### Work to complete
Your answer must be a word-for-word copy of the data.

(Extracted records)

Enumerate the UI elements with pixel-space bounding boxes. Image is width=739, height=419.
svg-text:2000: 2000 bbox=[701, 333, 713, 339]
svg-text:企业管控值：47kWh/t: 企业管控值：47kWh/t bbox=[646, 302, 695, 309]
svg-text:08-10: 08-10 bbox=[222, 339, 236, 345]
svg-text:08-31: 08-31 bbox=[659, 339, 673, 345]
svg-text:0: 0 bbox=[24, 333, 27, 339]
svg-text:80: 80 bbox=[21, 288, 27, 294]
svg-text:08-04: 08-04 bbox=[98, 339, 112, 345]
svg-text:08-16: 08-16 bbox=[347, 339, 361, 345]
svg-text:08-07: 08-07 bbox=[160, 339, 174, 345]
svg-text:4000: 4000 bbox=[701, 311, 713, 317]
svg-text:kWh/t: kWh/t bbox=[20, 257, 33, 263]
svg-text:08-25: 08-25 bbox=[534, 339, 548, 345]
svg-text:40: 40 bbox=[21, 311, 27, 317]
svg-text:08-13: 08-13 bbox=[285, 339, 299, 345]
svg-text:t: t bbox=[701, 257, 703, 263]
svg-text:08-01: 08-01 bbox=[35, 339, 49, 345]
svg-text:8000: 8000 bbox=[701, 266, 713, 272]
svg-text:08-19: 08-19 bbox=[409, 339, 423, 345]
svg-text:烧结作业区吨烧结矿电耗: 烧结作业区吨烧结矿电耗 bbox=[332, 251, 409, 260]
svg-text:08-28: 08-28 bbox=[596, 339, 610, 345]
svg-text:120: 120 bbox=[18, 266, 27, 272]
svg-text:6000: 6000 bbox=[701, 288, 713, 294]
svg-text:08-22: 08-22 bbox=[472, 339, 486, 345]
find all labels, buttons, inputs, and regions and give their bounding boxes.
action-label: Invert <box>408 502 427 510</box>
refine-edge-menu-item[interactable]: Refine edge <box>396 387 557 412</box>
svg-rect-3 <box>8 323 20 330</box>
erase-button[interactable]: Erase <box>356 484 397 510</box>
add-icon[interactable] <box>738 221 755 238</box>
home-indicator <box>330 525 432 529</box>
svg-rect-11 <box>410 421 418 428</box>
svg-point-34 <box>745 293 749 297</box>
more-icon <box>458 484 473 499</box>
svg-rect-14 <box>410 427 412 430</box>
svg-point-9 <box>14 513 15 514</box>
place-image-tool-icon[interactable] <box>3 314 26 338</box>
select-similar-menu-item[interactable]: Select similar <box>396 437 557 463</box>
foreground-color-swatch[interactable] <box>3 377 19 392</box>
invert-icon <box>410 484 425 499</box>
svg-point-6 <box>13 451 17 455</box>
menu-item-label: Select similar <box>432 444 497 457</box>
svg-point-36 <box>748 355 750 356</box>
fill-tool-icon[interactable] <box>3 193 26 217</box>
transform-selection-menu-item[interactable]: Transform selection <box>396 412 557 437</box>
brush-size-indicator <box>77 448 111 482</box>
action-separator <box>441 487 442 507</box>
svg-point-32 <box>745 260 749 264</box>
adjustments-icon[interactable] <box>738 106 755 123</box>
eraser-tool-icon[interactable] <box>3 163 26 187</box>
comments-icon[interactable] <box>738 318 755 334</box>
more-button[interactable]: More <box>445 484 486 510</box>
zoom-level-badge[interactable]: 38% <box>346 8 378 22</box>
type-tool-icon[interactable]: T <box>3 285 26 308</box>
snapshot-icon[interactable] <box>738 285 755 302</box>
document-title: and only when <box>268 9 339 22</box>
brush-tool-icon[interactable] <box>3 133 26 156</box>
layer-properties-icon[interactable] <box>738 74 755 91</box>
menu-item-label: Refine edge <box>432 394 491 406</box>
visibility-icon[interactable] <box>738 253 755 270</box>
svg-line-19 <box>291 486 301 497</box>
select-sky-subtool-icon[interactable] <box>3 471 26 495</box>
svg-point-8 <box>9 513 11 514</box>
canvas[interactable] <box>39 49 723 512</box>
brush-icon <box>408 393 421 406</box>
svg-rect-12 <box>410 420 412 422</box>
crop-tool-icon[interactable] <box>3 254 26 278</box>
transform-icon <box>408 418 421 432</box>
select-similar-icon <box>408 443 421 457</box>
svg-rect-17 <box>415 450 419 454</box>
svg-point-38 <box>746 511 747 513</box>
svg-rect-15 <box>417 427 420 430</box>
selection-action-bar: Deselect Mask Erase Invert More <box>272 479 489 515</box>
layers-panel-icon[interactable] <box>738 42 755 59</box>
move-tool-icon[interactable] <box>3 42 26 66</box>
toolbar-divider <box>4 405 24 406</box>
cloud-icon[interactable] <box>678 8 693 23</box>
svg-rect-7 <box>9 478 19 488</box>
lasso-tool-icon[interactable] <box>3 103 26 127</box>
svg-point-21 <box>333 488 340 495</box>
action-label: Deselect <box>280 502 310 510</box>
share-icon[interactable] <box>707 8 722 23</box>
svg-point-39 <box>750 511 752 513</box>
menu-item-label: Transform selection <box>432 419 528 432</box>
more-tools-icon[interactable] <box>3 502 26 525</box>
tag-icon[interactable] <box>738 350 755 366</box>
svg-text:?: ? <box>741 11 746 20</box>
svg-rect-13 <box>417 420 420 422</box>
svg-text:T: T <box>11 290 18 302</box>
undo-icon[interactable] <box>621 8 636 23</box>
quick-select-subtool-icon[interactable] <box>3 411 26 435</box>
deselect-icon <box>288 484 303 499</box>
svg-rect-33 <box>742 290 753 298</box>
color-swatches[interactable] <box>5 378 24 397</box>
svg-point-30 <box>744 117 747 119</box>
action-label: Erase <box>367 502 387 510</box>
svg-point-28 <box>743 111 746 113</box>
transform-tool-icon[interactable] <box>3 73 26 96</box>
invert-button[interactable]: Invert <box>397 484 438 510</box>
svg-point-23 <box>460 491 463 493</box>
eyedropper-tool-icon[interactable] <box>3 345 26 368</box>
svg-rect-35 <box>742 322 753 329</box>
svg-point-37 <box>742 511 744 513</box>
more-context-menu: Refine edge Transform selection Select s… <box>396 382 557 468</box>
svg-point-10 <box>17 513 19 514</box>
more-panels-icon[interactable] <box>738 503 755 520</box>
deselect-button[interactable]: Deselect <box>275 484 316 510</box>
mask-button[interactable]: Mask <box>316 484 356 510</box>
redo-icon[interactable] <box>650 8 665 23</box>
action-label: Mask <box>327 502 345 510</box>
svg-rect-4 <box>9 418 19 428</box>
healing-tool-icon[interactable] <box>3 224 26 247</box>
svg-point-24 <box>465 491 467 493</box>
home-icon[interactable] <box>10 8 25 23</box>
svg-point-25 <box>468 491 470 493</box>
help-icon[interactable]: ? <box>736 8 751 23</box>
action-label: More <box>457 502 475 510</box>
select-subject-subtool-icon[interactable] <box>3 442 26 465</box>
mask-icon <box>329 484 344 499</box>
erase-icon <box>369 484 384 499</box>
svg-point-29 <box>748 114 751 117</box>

### Worked solution
Enumerate the UI elements with pixel-space bounding boxes. Image is width=739, height=419.
svg-text:2000: 2000 bbox=[701, 333, 713, 339]
svg-text:企业管控值：47kWh/t: 企业管控值：47kWh/t bbox=[646, 302, 695, 309]
svg-text:08-10: 08-10 bbox=[222, 339, 236, 345]
svg-text:08-31: 08-31 bbox=[659, 339, 673, 345]
svg-text:0: 0 bbox=[24, 333, 27, 339]
svg-text:80: 80 bbox=[21, 288, 27, 294]
svg-text:08-04: 08-04 bbox=[98, 339, 112, 345]
svg-text:08-16: 08-16 bbox=[347, 339, 361, 345]
svg-text:08-07: 08-07 bbox=[160, 339, 174, 345]
svg-text:4000: 4000 bbox=[701, 311, 713, 317]
svg-text:kWh/t: kWh/t bbox=[20, 257, 33, 263]
svg-text:08-25: 08-25 bbox=[534, 339, 548, 345]
svg-text:40: 40 bbox=[21, 311, 27, 317]
svg-text:08-13: 08-13 bbox=[285, 339, 299, 345]
svg-text:t: t bbox=[701, 257, 703, 263]
svg-text:08-01: 08-01 bbox=[35, 339, 49, 345]
svg-text:8000: 8000 bbox=[701, 266, 713, 272]
svg-text:08-19: 08-19 bbox=[409, 339, 423, 345]
svg-text:烧结作业区吨烧结矿电耗: 烧结作业区吨烧结矿电耗 bbox=[332, 251, 409, 260]
svg-text:08-28: 08-28 bbox=[596, 339, 610, 345]
svg-text:120: 120 bbox=[18, 266, 27, 272]
svg-text:6000: 6000 bbox=[701, 288, 713, 294]
svg-text:08-22: 08-22 bbox=[472, 339, 486, 345]
find all labels, buttons, inputs, and regions and give their bounding boxes.
action-label: Invert <box>408 502 427 510</box>
refine-edge-menu-item[interactable]: Refine edge <box>396 387 557 412</box>
svg-rect-3 <box>8 323 20 330</box>
erase-button[interactable]: Erase <box>356 484 397 510</box>
add-icon[interactable] <box>738 221 755 238</box>
home-indicator <box>330 525 432 529</box>
svg-rect-11 <box>410 421 418 428</box>
svg-point-34 <box>745 293 749 297</box>
more-icon <box>458 484 473 499</box>
svg-rect-14 <box>410 427 412 430</box>
svg-point-9 <box>14 513 15 514</box>
place-image-tool-icon[interactable] <box>3 314 26 338</box>
select-similar-menu-item[interactable]: Select similar <box>396 437 557 463</box>
foreground-color-swatch[interactable] <box>3 377 19 392</box>
invert-icon <box>410 484 425 499</box>
svg-point-6 <box>13 451 17 455</box>
menu-item-label: Select similar <box>432 444 497 457</box>
svg-point-36 <box>748 355 750 356</box>
fill-tool-icon[interactable] <box>3 193 26 217</box>
transform-selection-menu-item[interactable]: Transform selection <box>396 412 557 437</box>
brush-size-indicator <box>77 448 111 482</box>
action-separator <box>441 487 442 507</box>
svg-point-32 <box>745 260 749 264</box>
adjustments-icon[interactable] <box>738 106 755 123</box>
eraser-tool-icon[interactable] <box>3 163 26 187</box>
comments-icon[interactable] <box>738 318 755 334</box>
more-button[interactable]: More <box>445 484 486 510</box>
zoom-level-badge[interactable]: 38% <box>346 8 378 22</box>
type-tool-icon[interactable]: T <box>3 285 26 308</box>
snapshot-icon[interactable] <box>738 285 755 302</box>
document-title: and only when <box>268 9 339 22</box>
brush-tool-icon[interactable] <box>3 133 26 156</box>
layer-properties-icon[interactable] <box>738 74 755 91</box>
menu-item-label: Refine edge <box>432 394 491 406</box>
visibility-icon[interactable] <box>738 253 755 270</box>
svg-line-19 <box>291 486 301 497</box>
select-sky-subtool-icon[interactable] <box>3 471 26 495</box>
svg-point-8 <box>9 513 11 514</box>
canvas[interactable] <box>39 49 723 512</box>
brush-icon <box>408 393 421 406</box>
svg-rect-12 <box>410 420 412 422</box>
crop-tool-icon[interactable] <box>3 254 26 278</box>
transform-icon <box>408 418 421 432</box>
select-similar-icon <box>408 443 421 457</box>
svg-rect-17 <box>415 450 419 454</box>
svg-point-38 <box>746 511 747 513</box>
svg-rect-15 <box>417 427 420 430</box>
selection-action-bar: Deselect Mask Erase Invert More <box>272 479 489 515</box>
layers-panel-icon[interactable] <box>738 42 755 59</box>
move-tool-icon[interactable] <box>3 42 26 66</box>
toolbar-divider <box>4 405 24 406</box>
cloud-icon[interactable] <box>678 8 693 23</box>
svg-rect-7 <box>9 478 19 488</box>
lasso-tool-icon[interactable] <box>3 103 26 127</box>
svg-point-21 <box>333 488 340 495</box>
action-label: Deselect <box>280 502 310 510</box>
share-icon[interactable] <box>707 8 722 23</box>
svg-point-39 <box>750 511 752 513</box>
menu-item-label: Transform selection <box>432 419 528 432</box>
more-tools-icon[interactable] <box>3 502 26 525</box>
tag-icon[interactable] <box>738 350 755 366</box>
svg-text:?: ? <box>741 11 746 20</box>
svg-rect-13 <box>417 420 420 422</box>
svg-text:T: T <box>11 290 18 302</box>
undo-icon[interactable] <box>621 8 636 23</box>
quick-select-subtool-icon[interactable] <box>3 411 26 435</box>
deselect-icon <box>288 484 303 499</box>
svg-rect-33 <box>742 290 753 298</box>
color-swatches[interactable] <box>5 378 24 397</box>
svg-point-30 <box>744 117 747 119</box>
action-label: Erase <box>367 502 387 510</box>
svg-point-28 <box>743 111 746 113</box>
transform-tool-icon[interactable] <box>3 73 26 96</box>
invert-button[interactable]: Invert <box>397 484 438 510</box>
svg-point-23 <box>460 491 463 493</box>
eyedropper-tool-icon[interactable] <box>3 345 26 368</box>
svg-rect-35 <box>742 322 753 329</box>
svg-point-37 <box>742 511 744 513</box>
more-context-menu: Refine edge Transform selection Select s… <box>396 382 557 468</box>
svg-point-10 <box>17 513 19 514</box>
more-panels-icon[interactable] <box>738 503 755 520</box>
deselect-button[interactable]: Deselect <box>275 484 316 510</box>
mask-button[interactable]: Mask <box>316 484 356 510</box>
redo-icon[interactable] <box>650 8 665 23</box>
action-label: Mask <box>327 502 345 510</box>
svg-rect-4 <box>9 418 19 428</box>
healing-tool-icon[interactable] <box>3 224 26 247</box>
svg-point-24 <box>465 491 467 493</box>
home-icon[interactable] <box>10 8 25 23</box>
svg-point-25 <box>468 491 470 493</box>
help-icon[interactable]: ? <box>736 8 751 23</box>
action-label: More <box>457 502 475 510</box>
select-subject-subtool-icon[interactable] <box>3 442 26 465</box>
mask-icon <box>329 484 344 499</box>
erase-icon <box>369 484 384 499</box>
svg-point-29 <box>748 114 751 117</box>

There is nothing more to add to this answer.